Cryptocurrency Discrimination: Czech Republic’s Banking Challenge

Cryptocurrency companies in the Czech Republic have faced a challenging situation as Raiffeisenbank has closed the accounts of firms in the cryptocurrency sector. This has caused problems and loss of competitiveness for smaller companies in the industry. The bank justifies its actions by citing security concerns. Previously, Equa Bank was seen as supportive of cryptocurrency companies in the Czech Republic. Still, after being acquired by Raiffeisenbank, it became increasingly likely that clouds were gathering over the industry.

Cryptocurrency companies now encounter significant difficulties opening bank accounts if they operate in cryptocurrency. Banks have a form checkbox asking whether the business is related to cryptocurrencies. If answered affirmatively, the bank refuses to open an account without further investigating the nature of the company’s operations. The Czech Cryptocurrency Association (ČKMA) expressed concern over the discrimination faced by companies in the cryptocurrency sector, as any entrepreneur in the country can open a bank account except those in the industry.

As a result, affected companies often turn to non-banking institutions with licenses for payment services. However, these institutions also have limitations, particularly regarding processing many daily transactions. The closure of bank accounts significantly complicates the situation, especially for smaller cryptocurrency companies. František Vinopal, the chairman of ČKMA, stated that companies in the cryptocurrency sector are being discriminated against and that the situation has made them less competitive.

The closure of bank accounts has affected several companies, including Coinmate, a cryptocurrency exchange. The co-founder of Coinmate, Roman Valihrach, understands the bank’s decision, as he believes that banks lack experts in cryptocurrencies and view these markets as too risky. While the closure does not directly impact Coinmate’s operations, Valihrach acknowledges that the situation has led to a less competitive environment. The closure of accounts to all companies in the sector is seen as a significant disruption to the market.
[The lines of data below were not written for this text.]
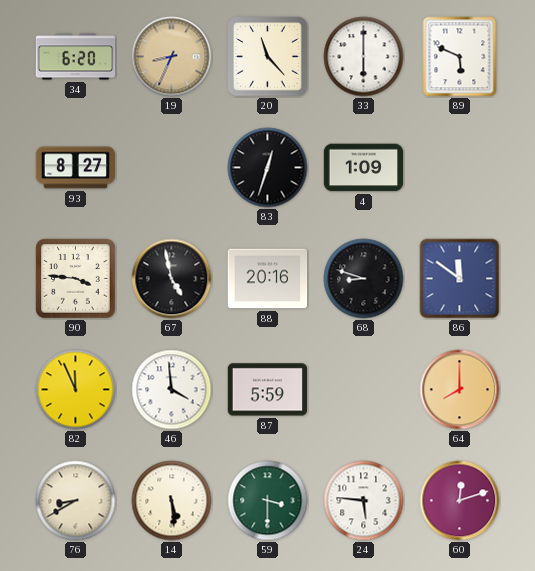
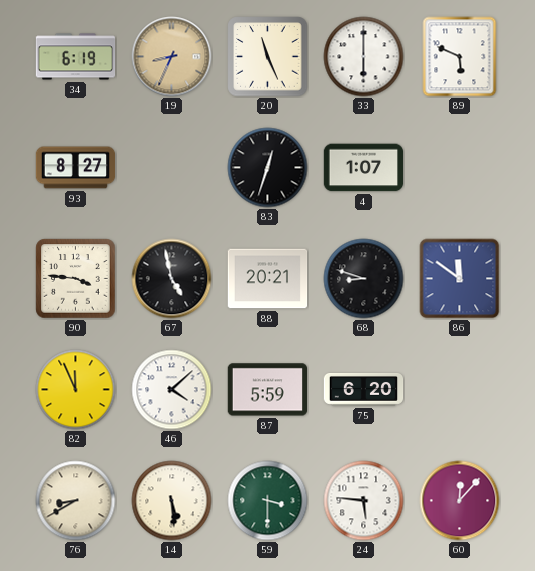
34: 6:20 -> 6:19
20: 11:23 -> 11:26
4: 1:09 -> 1:07
88: 20:16 -> 20:21
46: 3:59 -> 4:08
75: none -> 6:20
64: 8:00 -> none
60: 12:12 -> 12:07
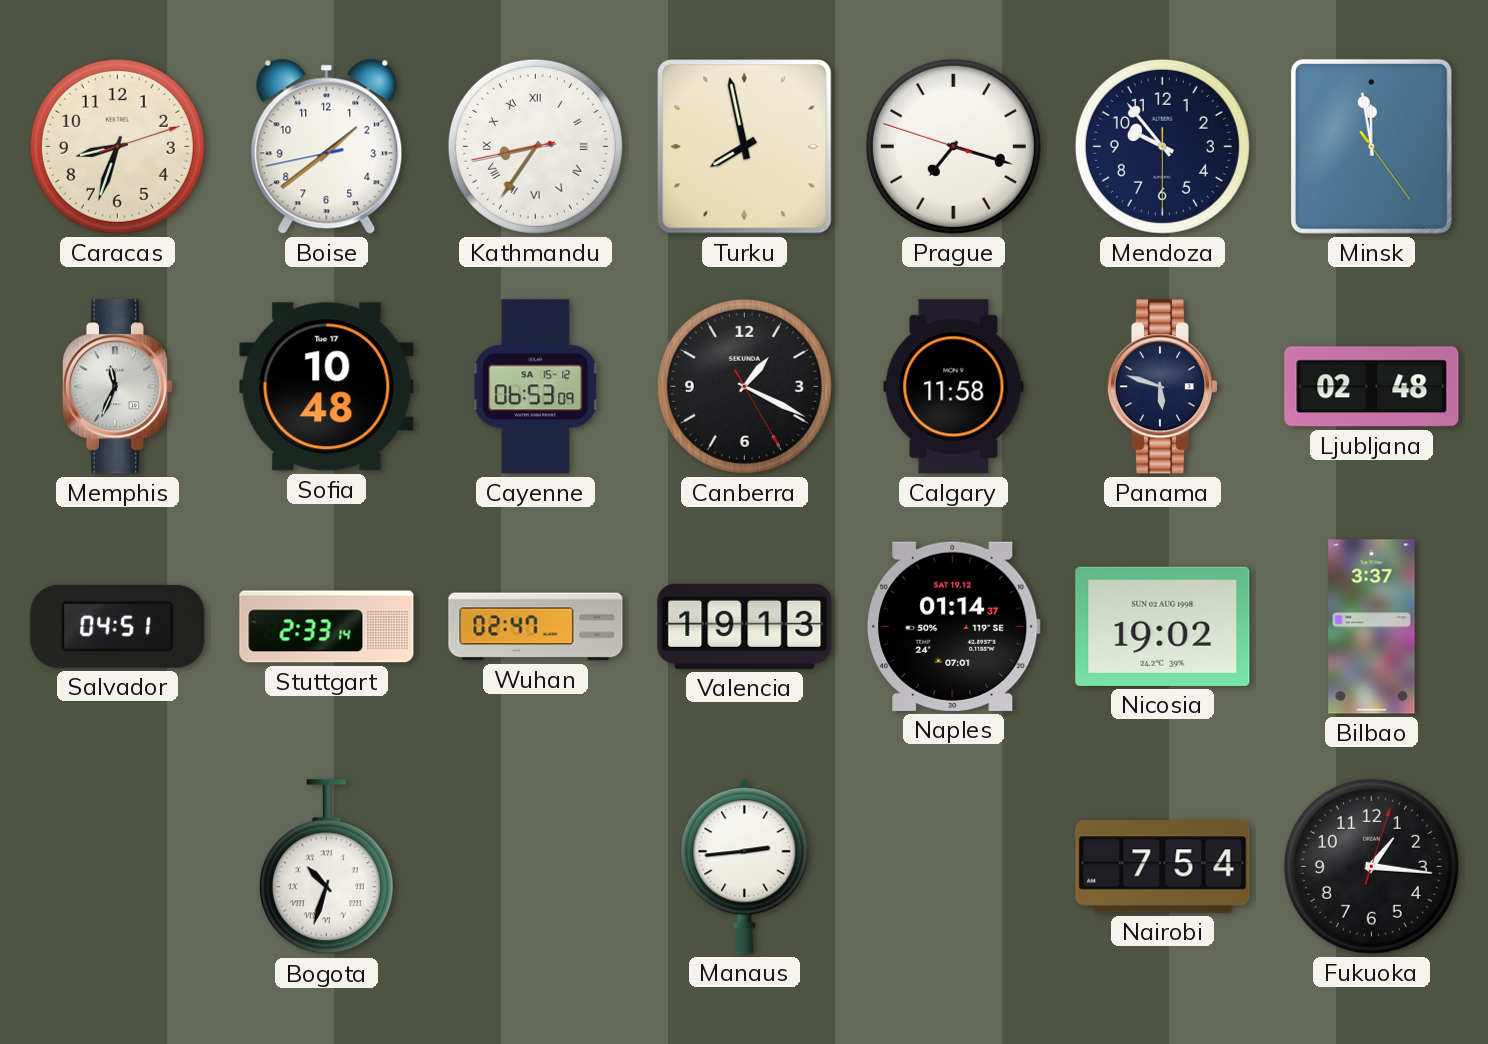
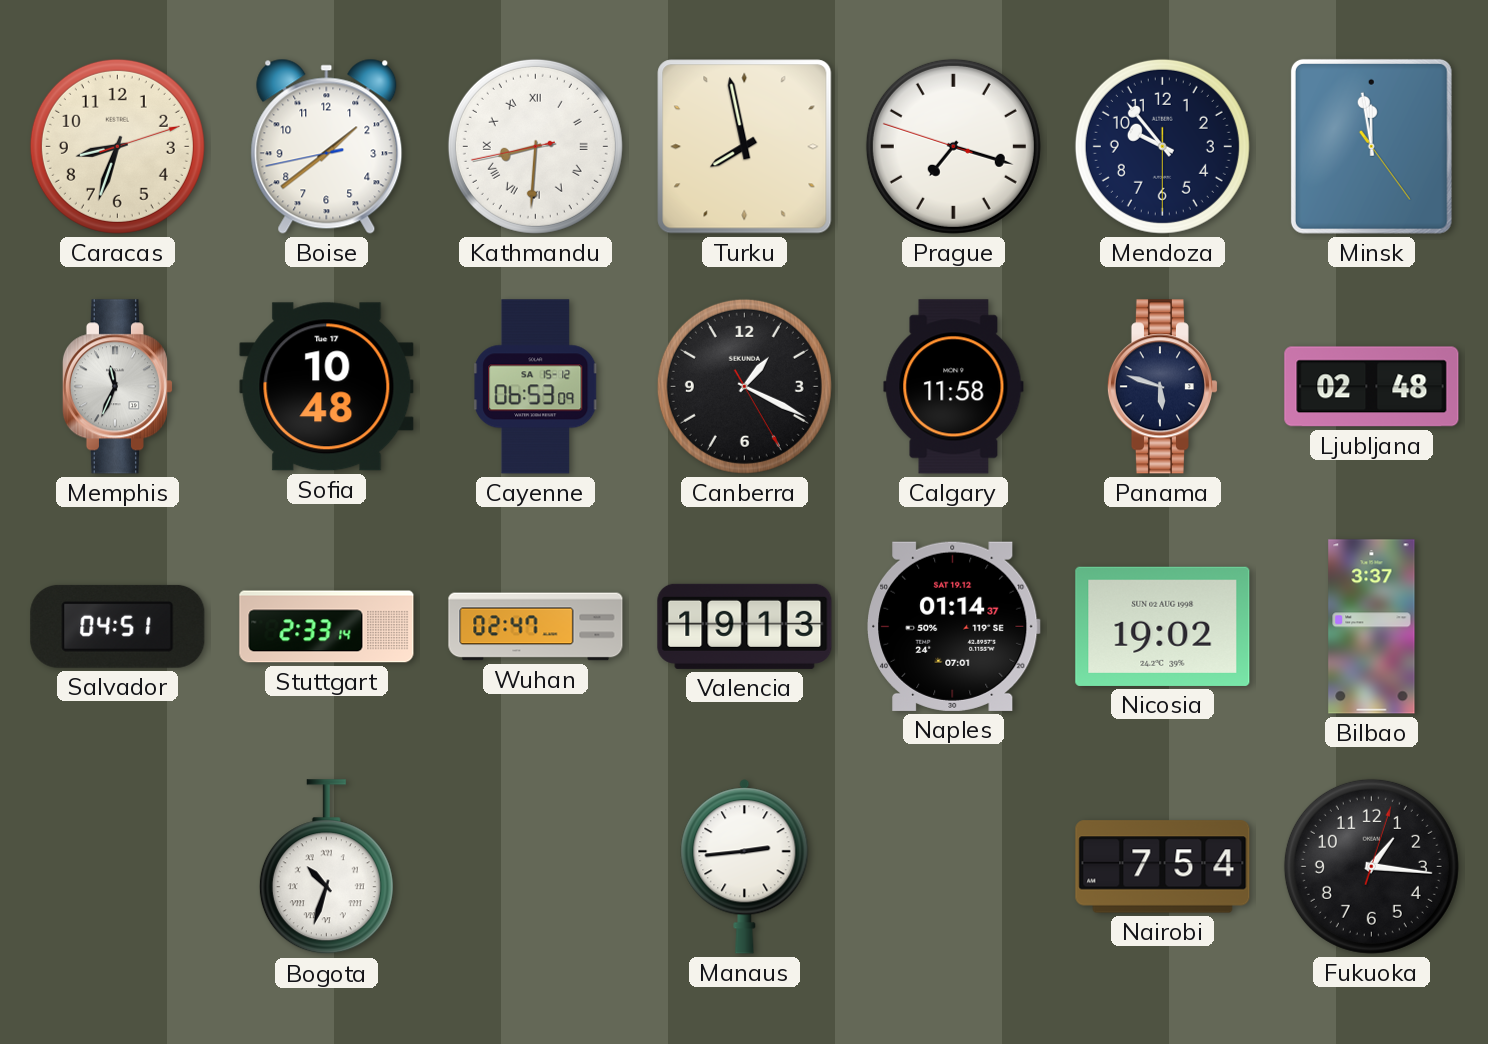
Kathmandu: 8:35 -> 8:30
Raiffeisenbank defended its actions by prioritizing maximum caution and security in managing its clients’ finances. However, Marek Kyrsch, the CEO of Anycoin, a cryptocurrency exchange, disagrees, viewing the closure of accounts for all companies in the industry as a significant disruption to the Czech cryptocurrency market. Kyrsch finds it paradoxical that Raiffeisenbank partnered with the Austrian company Bitpanda while virtually destroying the entire industry in the Czech Republic.

Companies such as SatoshiLabs, the popular Trezor hardware wallet creator for storing cryptocurrencies, have also faced obstacles. Although Trezor did not have accounts with Equa Bank, one of its other companies closed its US dollar account without any explanation or opportunity for clarification or defense. The cryptocurrency sector in the Czech Republic has significant growth potential, but industry representatives seek fair conditions, clear legislation, and equal treatment.

In response to the unfavorable situation cryptocurrency businesses face, the Czech Cryptocurrency Association (ČKMA) is preparing legal steps to protect the interests of its members. The association is also exploring options for legislative changes that would enable companies in the sector to operate without these difficulties. The ongoing actions and potential legal processes aim to address the discrimination faced by cryptocurrency companies in the Czech Republic.